#### [Task details]
Your reply should be the records below, duplicated exactly, with any picture removed.

#### [Data]

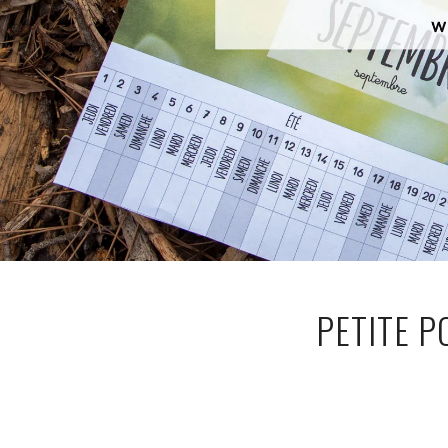
PETITE 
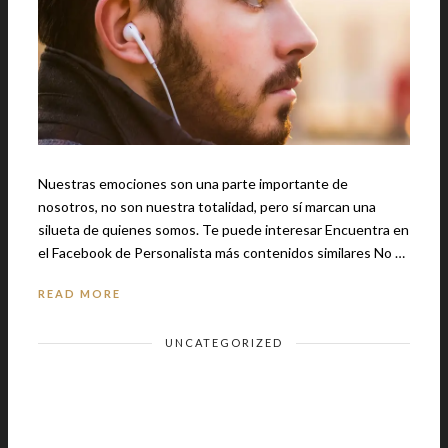
Nuestras emociones son una parte importante de
nosotros, no son nuestra totalidad, pero sí marcan una
silueta de quienes somos. Te puede interesar Encuentra en
el Facebook de Personalista más contenidos similares No …
READ MORE
UNCATEGORIZED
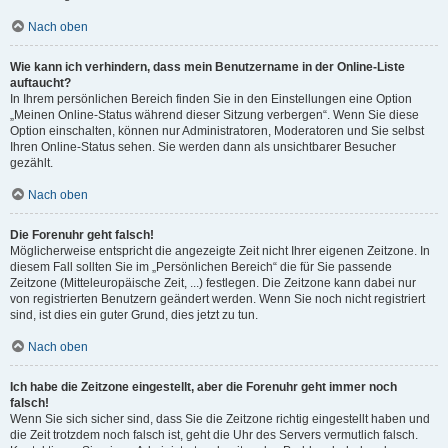
Nach oben
Wie kann ich verhindern, dass mein Benutzername in der Online-Liste
auftaucht?
In Ihrem persönlichen Bereich finden Sie in den Einstellungen eine Option
„Meinen Online-Status während dieser Sitzung verbergen“. Wenn Sie diese
Option einschalten, können nur Administratoren, Moderatoren und Sie selbst
Ihren Online-Status sehen. Sie werden dann als unsichtbarer Besucher
gezählt.
Nach oben
Die Forenuhr geht falsch!
Möglicherweise entspricht die angezeigte Zeit nicht Ihrer eigenen Zeitzone. In
diesem Fall sollten Sie im „Persönlichen Bereich“ die für Sie passende
Zeitzone (Mitteleuropäische Zeit, ...) festlegen. Die Zeitzone kann dabei nur
von registrierten Benutzern geändert werden. Wenn Sie noch nicht registriert
sind, ist dies ein guter Grund, dies jetzt zu tun.
Nach oben
Ich habe die Zeitzone eingestellt, aber die Forenuhr geht immer noch
falsch!
Wenn Sie sich sicher sind, dass Sie die Zeitzone richtig eingestellt haben und
die Zeit trotzdem noch falsch ist, geht die Uhr des Servers vermutlich falsch.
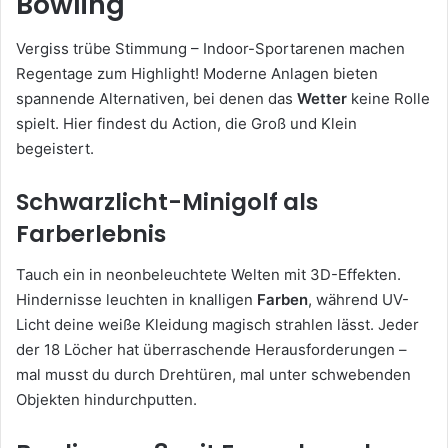
Bowling
Vergiss trübe Stimmung – Indoor-Sportarenen machen
Regentage zum Highlight! Moderne Anlagen bieten
spannende Alternativen, bei denen das
Wetter
keine Rolle
spielt. Hier findest du Action, die Groß und Klein
begeistert.
Schwarzlicht-Minigolf als
Farberlebnis
Tauch ein in neonbeleuchtete Welten mit 3D-Effekten.
Hindernisse leuchten in knalligen
Farben
, während UV-
Licht deine weiße Kleidung magisch strahlen lässt. Jeder
der 18 Löcher hat überraschende Herausforderungen –
mal musst du durch Drehtüren, mal unter schwebenden
Objekten hindurchputten.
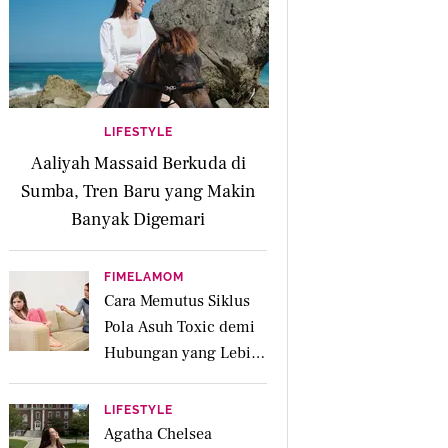
LIFESTYLE
Aaliyah Massaid Berkuda di
Sumba, Tren Baru yang Makin
Banyak Digemari
FIMELAMOM
Cara Memutus Siklus
Pola Asuh Toxic demi
Hubungan yang Lebih
Sehat dengan Anak
LIFESTYLE
Agatha Chelsea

#### [Reply]
PETITE 
Nuestras emociones son una parte importante de
nosotros, no son nuestra totalidad, pero sí marcan una
silueta de quienes somos. Te puede interesar Encuentra en
el Facebook de Personalista más contenidos similares No …
READ MORE
UNCATEGORIZED
Nach oben
Wie kann ich verhindern, dass mein Benutzername in der Online-Liste
auftaucht?
In Ihrem persönlichen Bereich finden Sie in den Einstellungen eine Option
„Meinen Online-Status während dieser Sitzung verbergen“. Wenn Sie diese
Option einschalten, können nur Administratoren, Moderatoren und Sie selbst
Ihren Online-Status sehen. Sie werden dann als unsichtbarer Besucher
gezählt.
Nach oben
Die Forenuhr geht falsch!
Möglicherweise entspricht die angezeigte Zeit nicht Ihrer eigenen Zeitzone. In
diesem Fall sollten Sie im „Persönlichen Bereich“ die für Sie passende
Zeitzone (Mitteleuropäische Zeit, ...) festlegen. Die Zeitzone kann dabei nur
von registrierten Benutzern geändert werden. Wenn Sie noch nicht registriert
sind, ist dies ein guter Grund, dies jetzt zu tun.
Nach oben
Ich habe die Zeitzone eingestellt, aber die Forenuhr geht immer noch
falsch!
Wenn Sie sich sicher sind, dass Sie die Zeitzone richtig eingestellt haben und
die Zeit trotzdem noch falsch ist, geht die Uhr des Servers vermutlich falsch.
Bowling
Vergiss trübe Stimmung – Indoor-Sportarenen machen
Regentage zum Highlight! Moderne Anlagen bieten
spannende Alternativen, bei denen das
Wetter
keine Rolle
spielt. Hier findest du Action, die Groß und Klein
begeistert.
Schwarzlicht-Minigolf als
Farberlebnis
Tauch ein in neonbeleuchtete Welten mit 3D-Effekten.
Hindernisse leuchten in knalligen
Farben
, während UV-
Licht deine weiße Kleidung magisch strahlen lässt. Jeder
der 18 Löcher hat überraschende Herausforderungen –
mal musst du durch Drehtüren, mal unter schwebenden
Objekten hindurchputten.
LIFESTYLE
Aaliyah Massaid Berkuda di
Sumba, Tren Baru yang Makin
Banyak Digemari
FIMELAMOM
Cara Memutus Siklus
Pola Asuh Toxic demi
Hubungan yang Lebih
Sehat dengan Anak
LIFESTYLE
Agatha Chelsea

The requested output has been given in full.